Buddy Bowman got two calls, and subsequent voicemails, from Gary Jones in mid-December. Jones, a friend of Bowman's who is the Arkansas Tennis Association president, wouldn't disclose the reason for the call, Bowman recalled, at least until he heard from his friend.

"I thought he was wanting to get me on the tennis court, which I don't want to do," Bowman said with a chuckle. "I don't move near as well as I used to."

Jones wasn't calling to play. Instead, he was calling Bowman to inform him he'd been selected by the Arkansas chapter of the United States Tennis Association as its Arkansas Tennis Hall of Fame inductee for 2022.

A Little Rock native, Bowman's tennis career spanned four decades, seeing him become a notable player, coach and instructor.

Bowman began playing tennis at 9 and eventually became the state's top-ranked junior player. At Little Rock Parkview, he was a two-time state champion, winning in singles play in 1974 and 1975. He was also a member of the University of Arkansas tennis team from 1975-1979 and competed in the NCAA Championships three times, representing the Razorbacks in singles play.

After playing at Arkansas, Bowman spent time as an associate pro at Rebsamen Tennis Center in Little Rock and Burns Park Tennis Center in North Little Rock. He served as the tennis coach for the University of Central Arkansas in 1983-84 while taking graduate classes. Following his time at UCA, Bowman was the head pro at the Wimbledon Sportsplex in Memphis in 1986-89. He became the tennis director of Burns Park Tennis Center in 1990 and held that post for 12 years.
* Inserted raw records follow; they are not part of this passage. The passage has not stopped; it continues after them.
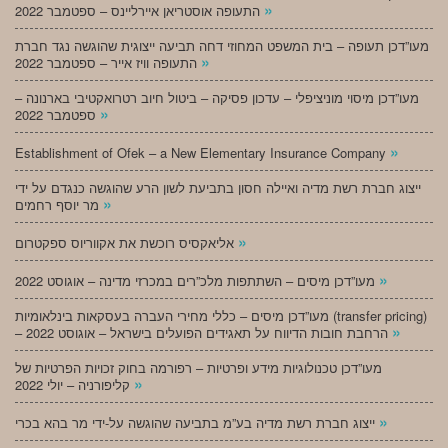
»
התעופה אוסטריאן איירליינס – ספטמבר 2022
מעו”דכן תעופה – בית המשפט המחוזי דחה תביעה ייצוגית שהוגשה נגד חברת
»
התעופה וויז אייר – ספטמבר 2022
מעו”דכן מיסוי מוניציפלי – עדכון פסיקה – ביטול חיוב רטרואקטיבי בארנונה –
»
ספטמבר 2022
»
Establishment of Ofek – a New Elementary Insurance Company
ייצוג חברת רשת מדיה ואיילה חסון בתביעת לשון הרע שהוגשה כנגדם על ידי
»
מר יוסף רחמים
»
אליאקסיס רוכשת את אקווריוס ספקטרום
»
מעו”דכן מיסים – השתתפות מלכ”רים במכרזי מדינה – אוגוסט 2022
מעו”דכן מיסים – כללי מחירי העברה בעסקאות בינלאומיות (transfer pricing)
»
– הרחבת חובות הדיווח על תאגידים הפועלים בישראל – אוגוסט 2022
מעו”דכן טכנולוגיות מידע ופרטיות – רפורמה בחוק זכויות הפרטיות של
»
קליפורניה – יולי 2022
»
ייצוג חברת רשת מדיה בע”מ בתביעה שהוגשה על-ידי מר בהא בכרי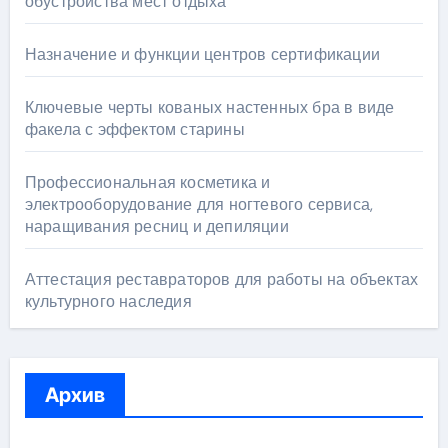
обустройства мест отдыха
Назначение и функции центров сертификации
Ключевые черты кованых настенных бра в виде
факела с эффектом старины
Профессиональная косметика и
электрооборудование для ногтевого сервиса,
наращивания ресниц и депиляции
Аттестация реставраторов для работы на объектах
культурного наследия
Архив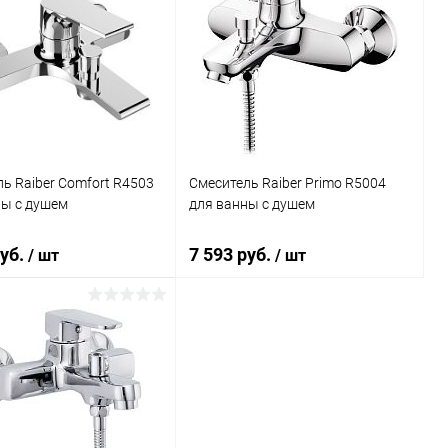
ь Raiber Comfort R4503
Смеситель Raiber Primo R5004
ны с душем
для ванны с душем
руб.
7 593 руб.
/ шт
/ шт
В корзину
В корзину
ь в 1 клик
Сравнение
Купить в 1 клик
Сравнение
ранное
Под заказ
В избранное
Под заказ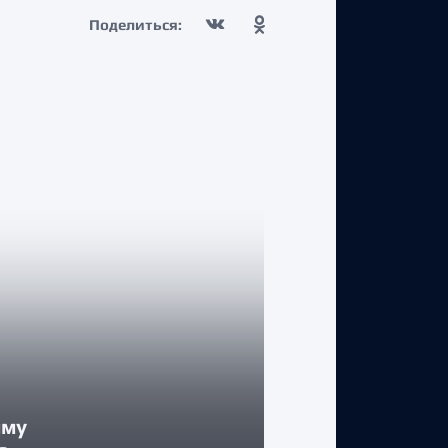
Поделиться:
КЛУБ
мму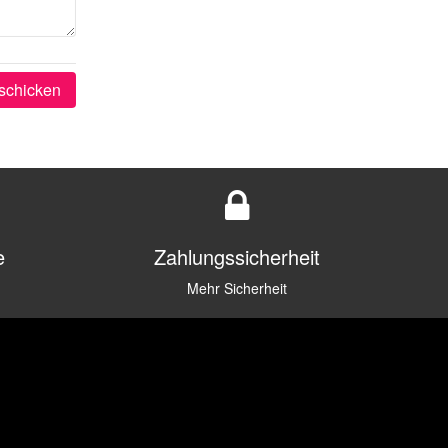
schicken
e
Zahlungssicherheit
Mehr Sicherheit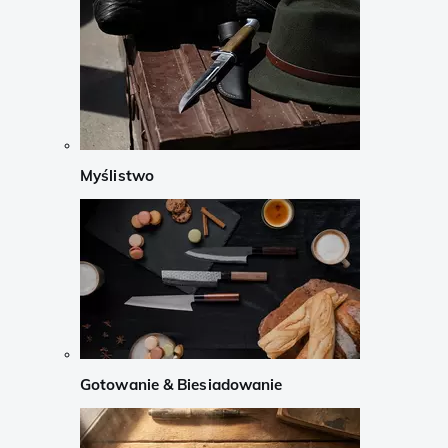
Myślistwo
Gotowanie & Biesiadowanie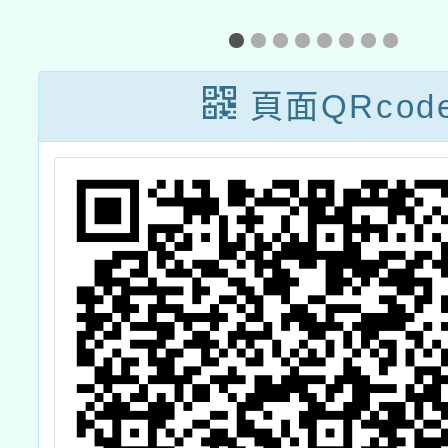
習
「教師心靈成長
士班」
計
營」
教育
頁面QRcod
感
115
入學招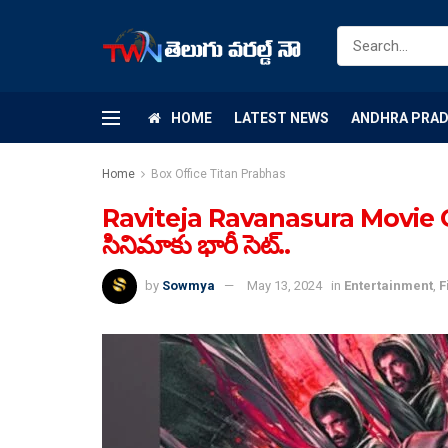
HOME
LATEST NEWS
ANDHRA PRA
Home
Box Office Titan Prabhas
Raviteja Ravanasura Movie Climax
సినిమాకు భారీ సెట్..
by
Sowmya
May 13, 2024
in
Entertainment
,
F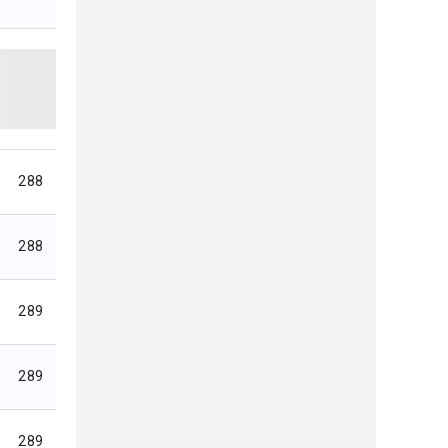
288
288
289
289
289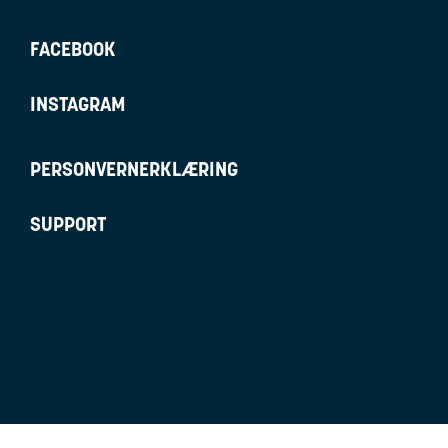
FACEBOOK
INSTAGRAM
PERSONVERNERKLÆRING
SUPPORT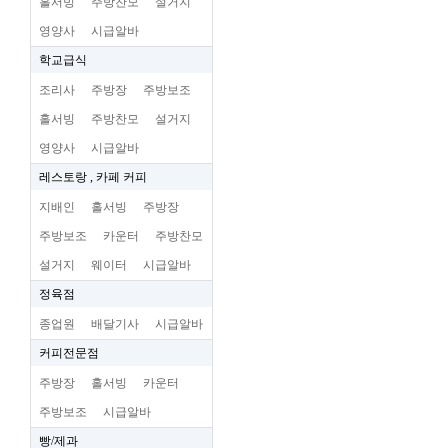
홀서빙
주방찬모
설거지
영양사
시급알바
학교급식
조리사
주방장
주방보조
홀서빙
주방찬모
설거지
영양사
시급알바
레스토랑 , 카페 커피
지배인
홀서빙
주방장
주방보조
카운터
주방찬모
설거지
웨이터
시급알바
정육점
종업원
배달기사
시급알바
커피전문점
주방장
홀서빙
카운터
주방보조
시급알바
빵/제과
In Bowman's decade-plus of time with Burns Park, it continued hosting USTA play, though it focused on holding women's tennis events for a period. Those events hosted players from more than a dozen countries. Bowman also partnered with the North Little Rock Housing Authority to offer tennis instruction at Burns Park for children aged 7-12 who neither had proper equipment nor previous tennis experience.

When reflecting on his tennis career, Bowman said he feels he was impacted most by the relationships he built.

"When we were [growing up] in Little Rock in the mid-60s, there was a group of kids, and I could name every single one of them, and the reason is because we helped each other," Bowman said. "We were able to all work together for about 10 years, believe it or not, and out of that group, I think at least half of us got athletic scholarships.

"In other words, the idea of community, I think, is really important for success in that you can help each other. It's not one against another. I was lucky that was the time period that I got to experience that, and maybe it can happen again [for others]."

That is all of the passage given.